On the first anniversary of the People's Republic of China in 1950, the China Acrobatic Troupe was founded as the country's first state-level art troupe.
Its first task, assigned by then- Premier Zhou Enlai, was to visit the former Soviet Union on a friendship mission.
Over five decades later, the iconic troupe set another landmark: With a crew of more than 700, it became the first among China's dozen large state-level art troupes to be partially privatized.
The decision, announced by its management on Monday, will change the troupe into a shareholding company with a private real estate company holding more than 40 percent of its shares, the state remaining the majority shareholder.
"By introducing a good, private shareholder, the acrobatic troupe will be run like a real business and hopefully enter the mainstream world market," said Li Enjie, the troupe's director.
China's cultural sector has always been carefully managed, but the downside is that thousands of state-owned art troupes are run as if still in the planned economy.
They didn't undergo restructuring as other state-owned enterprises did in the past decade, let alone being privatized, so Li's words reflect a change in the mindset of troupe managers.
With troupes floundering in the flourishing market economy, it's no surprise that managers are crying out for restructuring.
The central government has been calling for a reform of the cultural sector since 2001. In the past two years, it published a series of regulations to encourage private businesses to enter the sector.
The first came out in August 2005. Titled "Some Decisions of the State Council About the Entry of Private Businesses Into the Cultural Industry," it was given such importance that the People's Daily published the full text on its front page.
It stipulated that private businesses would be encouraged and supported if they entered art dealing, art education, art troupes, cinemas, entertainment, museums, and online games.
Private businesses are allowed to hold no more than 49 percent of the shares in some aspects such as the printing and distribution of publications, advertisements in, and the distribution of, newspapers and magazines, the production of radio and television programmes, and the production and distribution of movies. However, art troupes were left out.

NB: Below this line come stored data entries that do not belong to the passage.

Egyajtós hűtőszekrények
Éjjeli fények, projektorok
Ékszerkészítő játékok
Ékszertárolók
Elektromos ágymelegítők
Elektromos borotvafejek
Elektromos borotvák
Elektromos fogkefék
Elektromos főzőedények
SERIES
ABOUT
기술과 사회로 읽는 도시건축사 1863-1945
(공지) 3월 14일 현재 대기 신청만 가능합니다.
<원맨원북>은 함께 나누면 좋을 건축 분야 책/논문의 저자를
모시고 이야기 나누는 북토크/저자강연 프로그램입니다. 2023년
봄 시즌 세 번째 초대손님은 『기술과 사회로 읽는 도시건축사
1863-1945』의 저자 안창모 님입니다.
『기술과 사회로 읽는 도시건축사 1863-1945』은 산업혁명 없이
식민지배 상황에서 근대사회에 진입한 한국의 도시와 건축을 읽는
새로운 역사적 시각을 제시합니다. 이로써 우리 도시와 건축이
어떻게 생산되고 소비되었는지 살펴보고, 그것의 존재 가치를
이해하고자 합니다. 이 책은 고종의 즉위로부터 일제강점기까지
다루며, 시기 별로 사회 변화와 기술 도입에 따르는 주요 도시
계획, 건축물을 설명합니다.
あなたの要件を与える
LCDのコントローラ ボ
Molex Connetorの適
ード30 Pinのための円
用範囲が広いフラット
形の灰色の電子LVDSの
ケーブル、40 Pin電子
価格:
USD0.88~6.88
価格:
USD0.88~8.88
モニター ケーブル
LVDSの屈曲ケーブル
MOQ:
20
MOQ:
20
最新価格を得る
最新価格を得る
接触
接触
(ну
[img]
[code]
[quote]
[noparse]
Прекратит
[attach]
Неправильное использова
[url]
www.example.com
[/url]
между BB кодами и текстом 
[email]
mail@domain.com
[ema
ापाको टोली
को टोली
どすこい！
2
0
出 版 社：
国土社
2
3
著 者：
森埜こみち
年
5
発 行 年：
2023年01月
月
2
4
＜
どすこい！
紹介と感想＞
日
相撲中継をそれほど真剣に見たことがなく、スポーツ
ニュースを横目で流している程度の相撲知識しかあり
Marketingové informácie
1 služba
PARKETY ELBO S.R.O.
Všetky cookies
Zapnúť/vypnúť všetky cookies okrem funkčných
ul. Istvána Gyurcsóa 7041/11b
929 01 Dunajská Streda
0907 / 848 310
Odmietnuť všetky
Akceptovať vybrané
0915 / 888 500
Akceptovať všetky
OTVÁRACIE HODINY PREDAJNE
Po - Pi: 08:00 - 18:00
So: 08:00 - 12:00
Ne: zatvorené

The State Council issued a second regulation in January that promoted the restructuring of state-owned cultural enterprises while preventing the loss of state-owned assets.
With those two regulations publicized, the Ministry of Culture published an explanatory regulation this August saying that the restructuring of art troupes would be considered individually.
The reform put forward has been hailed as a forecast of "an effective cultural management system and an efficient cultural industry." For individual cultural organizations, it meant the way was cleared for private investment and the increased involvement of their managerial teams.
In the case of China Acrobatic Troupe, China Yin Tai Holdings Ltd, owner of the Beijing Yintai Centre in the heart of the capital's Central Business District, signed a contract to invest 50 million yuan (US$6.39 million), becoming the second-largest shareholder.
The majority shareholder will be the Beijing Cultural Development Centre under the Beijing municipal government's cultural bureau. Its shares have been converted from the troupe's state-owned assets and amount to about 59 million yuan (US$7.54 million).
Yin Tai Holdings decided to buy shares in the troupe because it has been earning money and still has a great market potential, troupe director Li said.
In the past six years, the troupe's revenue was halved, Li told China Daily. The government took about 15 million yuan (US$1.9 million) a year, and the troupe was allowed to keep the other 15 million.
"The China Acrobatic Troupe has been the most profitable among the country's thousands of acrobatic troupes, whether state or privately owned," Li said.
It earned the money through overseas tours and performing for foreign tourists every day at a rented theatre in Beijing. And therein lies an irony.
"Almost all our audience are foreigners, whether the shows are at home or abroad," Li said. "It is a sad fact that not many Chinese come to watch us."
Li's troupe can have a dozen groups of actors and actresses performing at different places abroad at the same time.
But because Chinese acrobatic troupes compete so fiercely for favour among international agents, they end up settling for payments as low as US$5,000, less than 1 percent of what Madonna makes for one performance.
"We are taking only a very small share of the revenue of each show," Li told China Daily. "It is kind of unfair. Maybe we can get more after we undergo the reform and become more international."
In the past, the management of the troupe had to go through complicated procedures before it got governmental approval for almost all its major actions, he explained. With private investors at hand, it now plans to fund the creation of about 10 new programs and build a theatre in a major park in Beijing.